Is Wisconsin really attempting to block 200,000 citizens from voting in a purge of the voter rolls? Nancy Pelosi sent up a “beyond alarming” alert two days ago, telling Democrats in the state to “organize” against the effort. Few would have guessed that a Democratic administration in Wisconsin could stage such a widespread voter suppression effort, but that’s apparently what Pelosi believes:
It’s beyond alarming that more than 200,000 registered Wisconsin voters will be prohibited from voting.
Less than a year from the election, we must ensure @WisDems have the resources to respond with a massive voter registration effort.
Don’t agonize. Organize! 👇 https://t.co/pTZPttXf6B
— Nancy Pelosi (@TeamPelosi) December 17, 2019
Just to remind everyone, the governor of Wisconsin is no longer Republican Scott Walker. Democrat Tony Evers took over in January of this year, which means that Democrats are in charge of the electoral process in the state. Furthermore, this is not a case of 200,000 voters being blocked, as the Journal-Sentinel reported the next day. It is an example of routine maintenance of voter rolls, in which states remove dormant registrations in order to prevent voter fraud. Plus, the courts have reviewed the process and are allowing it to go forward:
The state sent letters to about 234,000 people in October asking them to update their voter registration or confirm they were still at the same address. The Wisconsin Elections Commission planned to remove people from the rolls in 2021 if they didn’t take action before then.
But three voters represented by the conservative Wisconsin Institute for Law & Liberty sued, arguing the state must take people off the rolls much more quickly.
Malloy determined Friday that state law required the commission to remove people from the voter rolls 30 days after notifying them they were believed to have moved. He ordered the purging of the voter rolls.
How many people responded to the letter? Fewer than ten percent, and only 2300 of them still lived at the same address. Another 16,500 responded that they had moved to new addresses and registered there.
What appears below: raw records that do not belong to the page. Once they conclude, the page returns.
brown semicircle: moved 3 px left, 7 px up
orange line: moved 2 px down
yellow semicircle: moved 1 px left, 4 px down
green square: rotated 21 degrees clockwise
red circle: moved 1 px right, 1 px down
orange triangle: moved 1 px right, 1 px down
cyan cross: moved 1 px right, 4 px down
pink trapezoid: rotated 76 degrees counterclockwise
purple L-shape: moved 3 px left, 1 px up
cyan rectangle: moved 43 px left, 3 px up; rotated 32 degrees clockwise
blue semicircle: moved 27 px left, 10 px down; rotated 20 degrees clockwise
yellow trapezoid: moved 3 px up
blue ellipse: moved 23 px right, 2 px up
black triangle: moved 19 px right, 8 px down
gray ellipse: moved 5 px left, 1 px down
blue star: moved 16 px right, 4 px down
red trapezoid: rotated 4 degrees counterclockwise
Over a quarter of all the letters came back as “undeliverable.” Even if one believes that the other 155,000 letters all went to people prepared to vote in the next election from the addresses on their registration, none of them would be “prohibited” from doing so — they’d just have to reregister to vote.
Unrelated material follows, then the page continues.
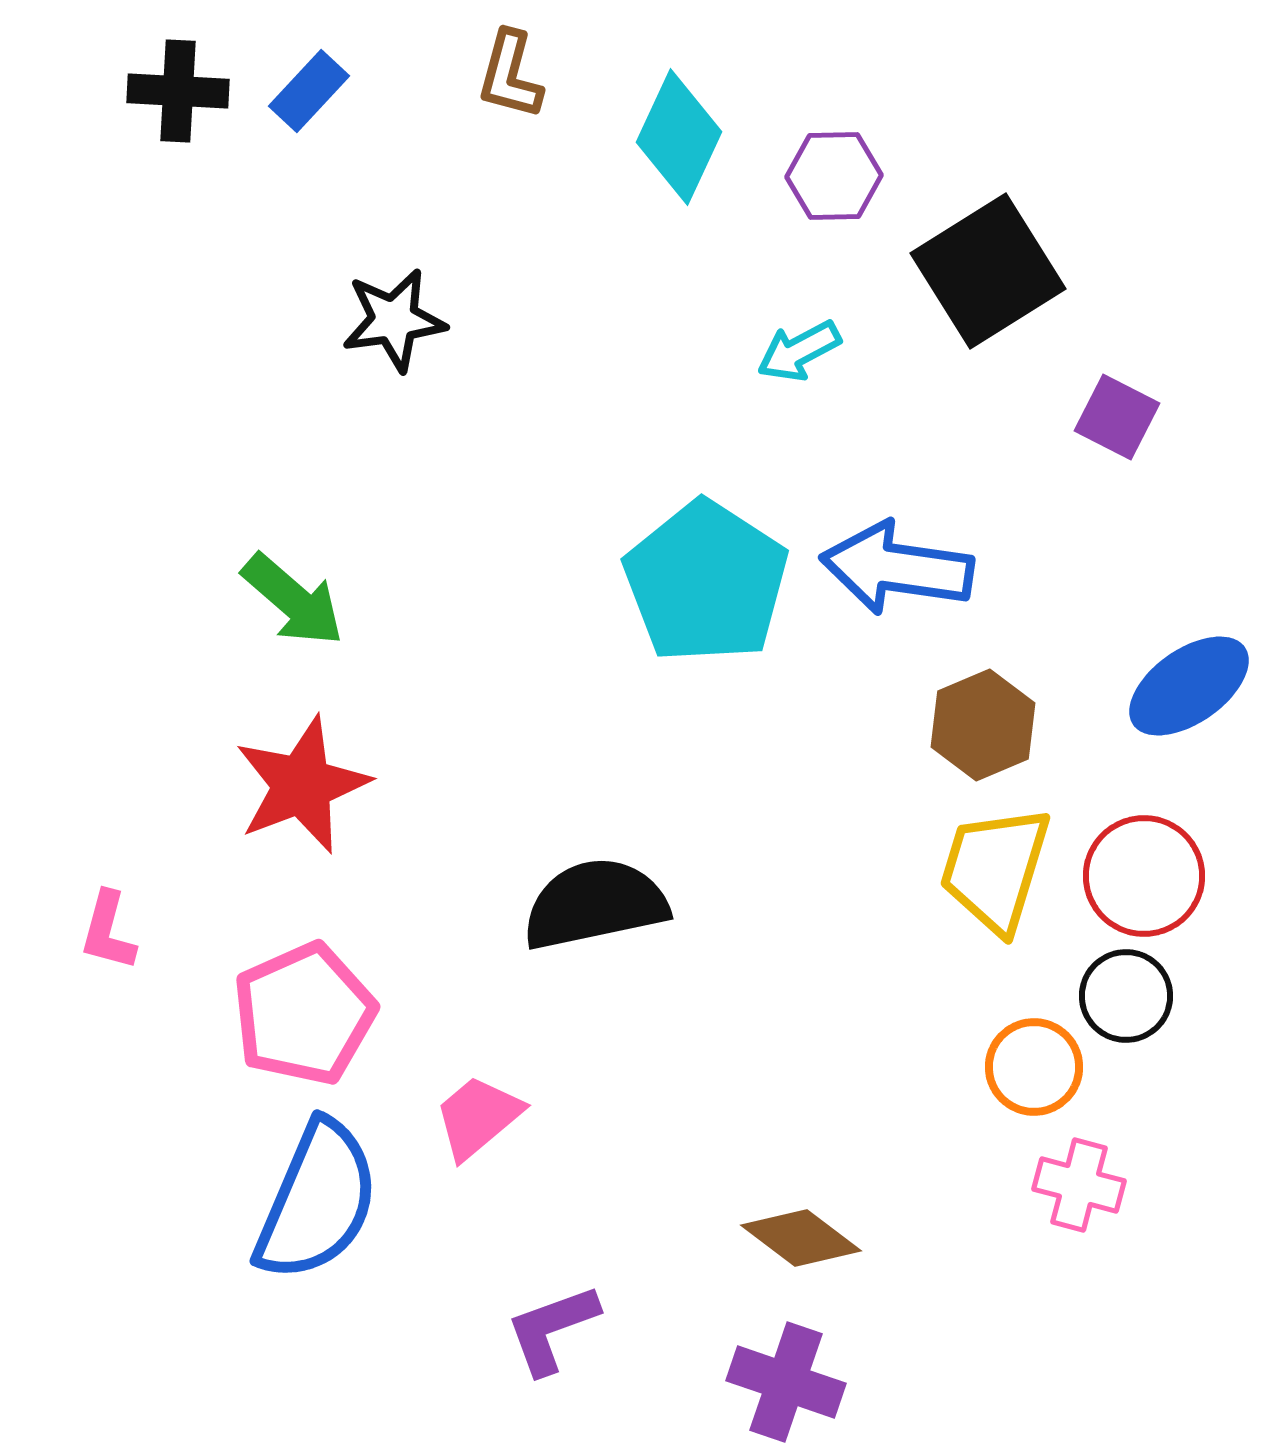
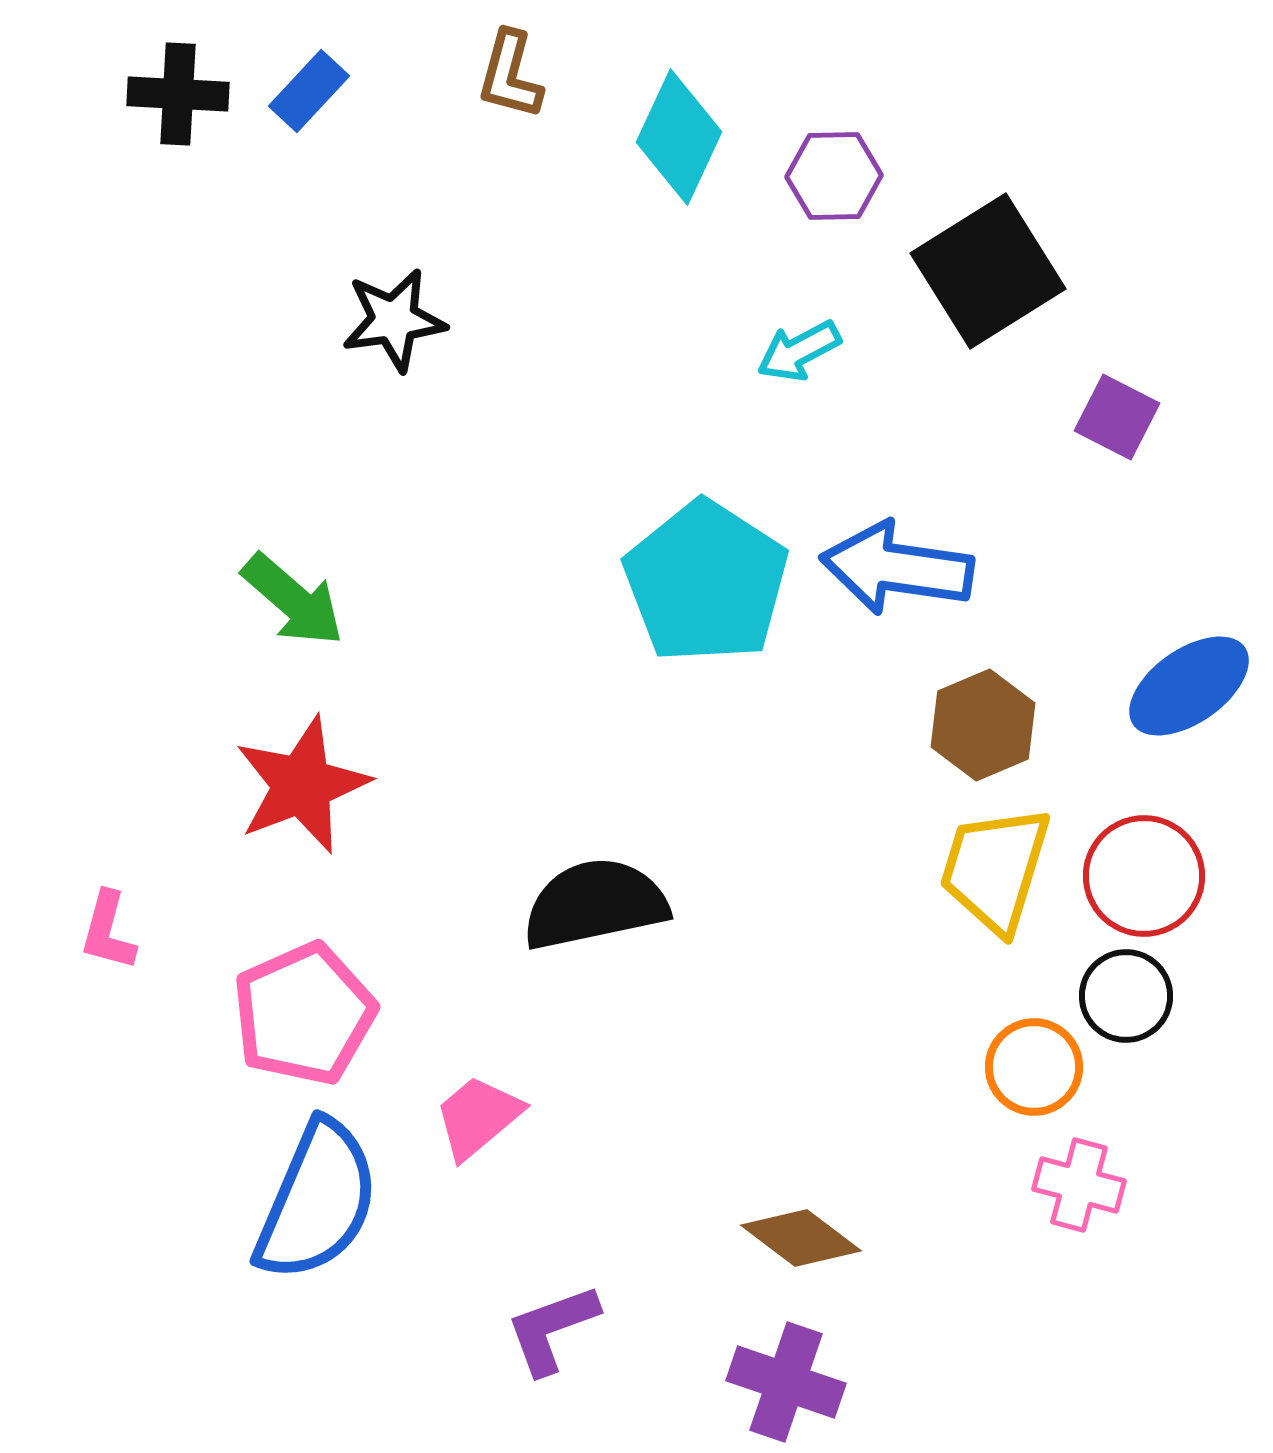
black cross: moved 3 px down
Politifact is less than impressed with Pelosi’s claims:
Weighing in on the Wisconsin voter rolls controversy, Pelosi says these 200,000-plus people “will be prohibited from voting.”
That’s a major overstatement of how this actually works.
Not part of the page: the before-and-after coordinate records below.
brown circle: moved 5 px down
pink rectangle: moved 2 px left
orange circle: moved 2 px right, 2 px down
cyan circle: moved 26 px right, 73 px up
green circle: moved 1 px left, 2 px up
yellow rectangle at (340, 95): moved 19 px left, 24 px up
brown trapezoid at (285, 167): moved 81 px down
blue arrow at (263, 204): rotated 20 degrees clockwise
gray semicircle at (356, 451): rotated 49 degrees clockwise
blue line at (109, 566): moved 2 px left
Yes, the pruning process — if allowed by the courts — could potentially remove more than 200,000 people from the voting rolls before the upcoming elections. But there is no punitive element that would ban future voting. Everyone can re-register, even on Election Day.
The use of the word “prohibited,” in particular, goes too far, in that it suggests there is no way to vote in the future.
We rate Pelosi’s claim Pants on Fire.
Oh, let’s not be too hasty. There is a kind of charm to Pelosi’s notion that accuses a Democratic administration of voter suppression. Will Pelosi support a recall efforts against Evers?